2.5.22

A primeira mulher que eu me lembro de querer imitar foi a Maria Emília, empregada interna dos meus vizinhos do andar direito, nascida num fim de mundo que não recordo, com cabelos de seda e saias plissadas acima do joelho. A Maria Emília tinha um quarto só para ela, privilégio que a caçulas de famílias numerosas jamais seria possível. Era uma feminista pura, de vísceras e vontades, mas na ignorância de o ser. Àquele tempo, neste país, o feminismo nomeado como tal só era atribuído a mulheres cultas e iluminadas que publicavam poesia e apareciam na televisão. A Maria Emília disso estava bem longe, mas aos dezoito anos já era desenraizada, sensual, independente e namorava em bancos de jardim sem prestar contas a ninguém. Enquanto cozinhava, limpava ou cosia, contava-me histórias das entranhas esfomeadas do país de onde era migrada, que tinham sempre um tempero de sobrenatural e eram enredadas em torno de invejas, bruxaria, bênçãos e vinganças do além. Na boca dela andava quase sempre o Fadinho da Ti Maria Benta –  não olhes para mim, não olhes / que eu não sou o teu amor / eu não sou como a figueira / que dá fruto sem flor – e estes versos, que ela cantava com alegria meneando as ancas, excitavam cada fibra da fêmea de que a minha meninice era já projeto. 

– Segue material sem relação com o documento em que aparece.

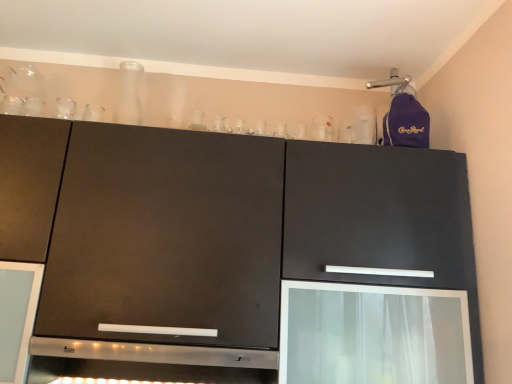 Question: Does transparent glass screen door at lower right have a lesser height compared to transparent glass carafe at upper center?

Choices:
 (A) no
 (B) yes

Answer: (B)

Question: From a real-world perspective, is transparent glass screen door at lower right located beneath transparent glass carafe at upper center?

Choices:
 (A) yes
 (B) no

Answer: (A)

Question: Does transparent glass screen door at lower right appear on the left side of transparent glass carafe at upper center?

Choices:
 (A) no
 (B) yes

Answer: (A)

Question: Is transparent glass screen door at lower right positioned far away from transparent glass carafe at upper center?

Choices:
 (A) yes
 (B) no

Answer: (A)

Question: Is transparent glass screen door at lower right in front of transparent glass carafe at upper center?

Choices:
 (A) yes
 (B) no

Answer: (A)

Question: Is transparent glass carafe at upper center taller or shorter than satin silver exhaust hood at center?

Choices:
 (A) tall
 (B) short

Answer: (A)

Question: Is transparent glass carafe at upper center in front of or behind satin silver exhaust hood at center in the image?

Choices:
 (A) behind
 (B) front

Answer: (A)

Question: Considering the relative positions of transparent glass carafe at upper center and satin silver exhaust hood at center in the image provided, is transparent glass carafe at upper center to the left or to the right of satin silver exhaust hood at center?

Choices:
 (A) right
 (B) left

Answer: (B)

Question: Is transparent glass carafe at upper center inside the boundaries of satin silver exhaust hood at center, or outside?

Choices:
 (A) inside
 (B) outside

Answer: (B)

Question: From the image's perspective, is matte black cabinet at upper center positioned above or below satin silver exhaust hood at center?

Choices:
 (A) below
 (B) above

Answer: (B)

Question: Is matte black cabinet at upper center in front of or behind satin silver exhaust hood at center in the image?

Choices:
 (A) behind
 (B) front

Answer: (B)

Question: From a real-world perspective, is matte black cabinet at upper center above or below satin silver exhaust hood at center?

Choices:
 (A) below
 (B) above

Answer: (B)

Question: Considering the positions of matte black cabinet at upper center and satin silver exhaust hood at center in the image, is matte black cabinet at upper center taller or shorter than satin silver exhaust hood at center?

Choices:
 (A) tall
 (B) short

Answer: (A)

Question: Is satin silver exhaust hood at center wider or thinner than transparent glass screen door at lower right?

Choices:
 (A) thin
 (B) wide

Answer: (B)

Question: From their relative heights in the image, would you say satin silver exhaust hood at center is taller or shorter than transparent glass screen door at lower right?

Choices:
 (A) short
 (B) tall

Answer: (A) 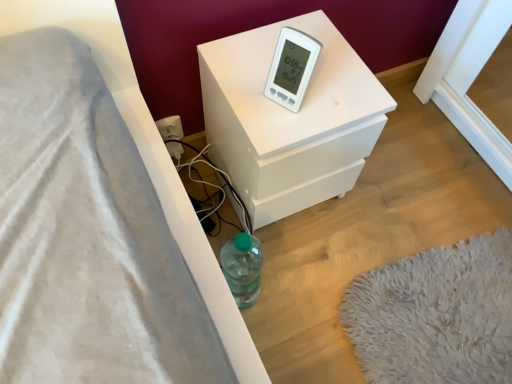 Locate an element on the screen. free space to the back side of white plastic thermometer at upper center is located at coordinates pyautogui.click(x=274, y=50). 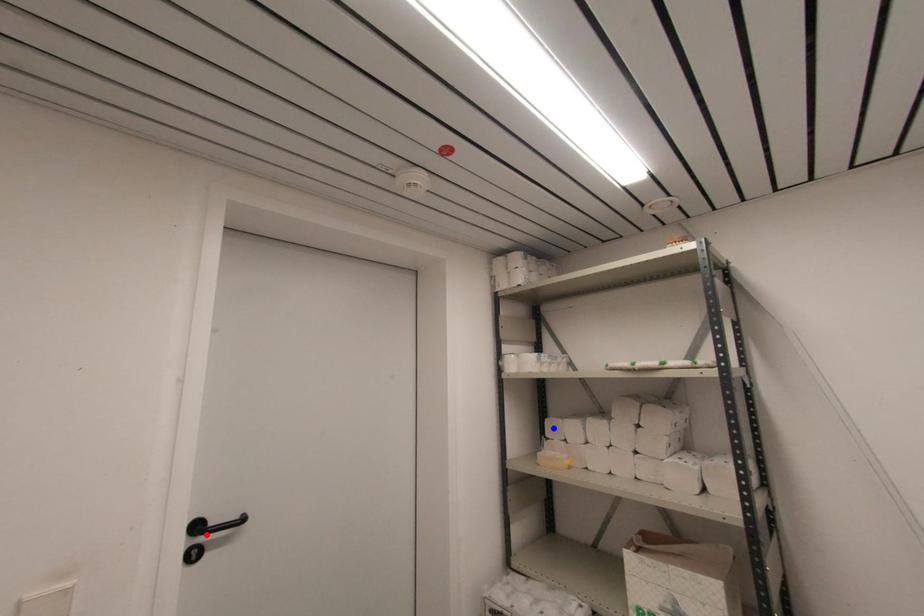 Question: Which of the two points in the image is closer to the camera?

Choices:
 (A) Blue point is closer.
 (B) Red point is closer.

Answer: (B) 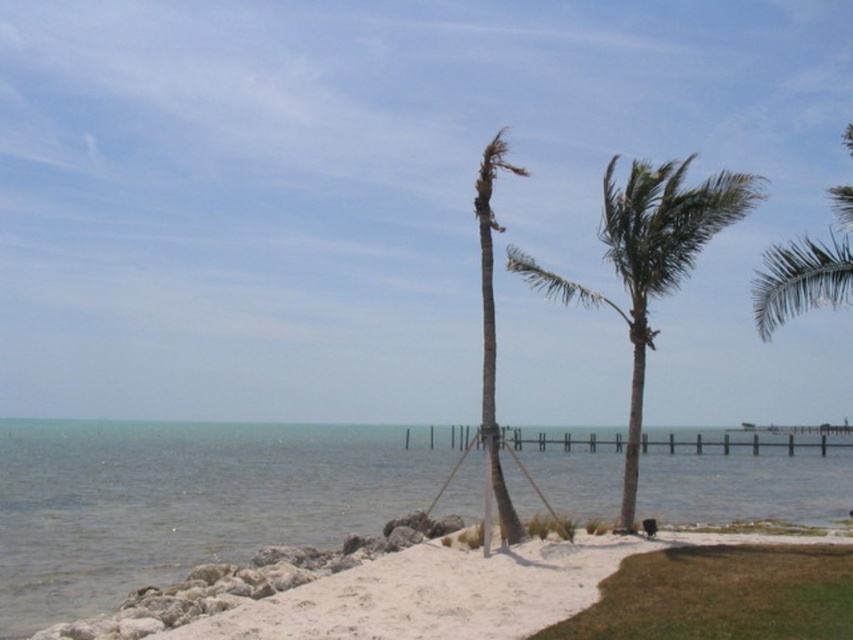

Creio não ter havido ninguém na infância que me deslumbrasse tanto como a Maria Emília. Eu queria tudo o que ela tinha e tal qual ela tinha, a textura apetecível do cabelo, uma saia curta e umas ancas dançantes, um quarto só para mim ao lado da cozinha para que os adultos não ouvissem os rumores da minha intimidade e um namorado aos domingos, que me desejasse com fervor, me beijasse com competência mas não me aborrecesse muito durante o resto da semana. A Maria Emília foi minha amiga, minha professora, meu modelo inteiro e honesto de mulher. É verdade que as minhas irmãs e a minha mãe eram abençoadas em beleza e inteligência, mas o que tinham não havia sido conquistado com revolução ou sacrifício. E, de resto, quem me salvou das tardes de tédio e dessa espécie de abandono em que caem os caçulas quando a família está cativa de assuntos sérios e entretenimentos sofisticados, foi ela, a Maria Emília, que não era como a figueira.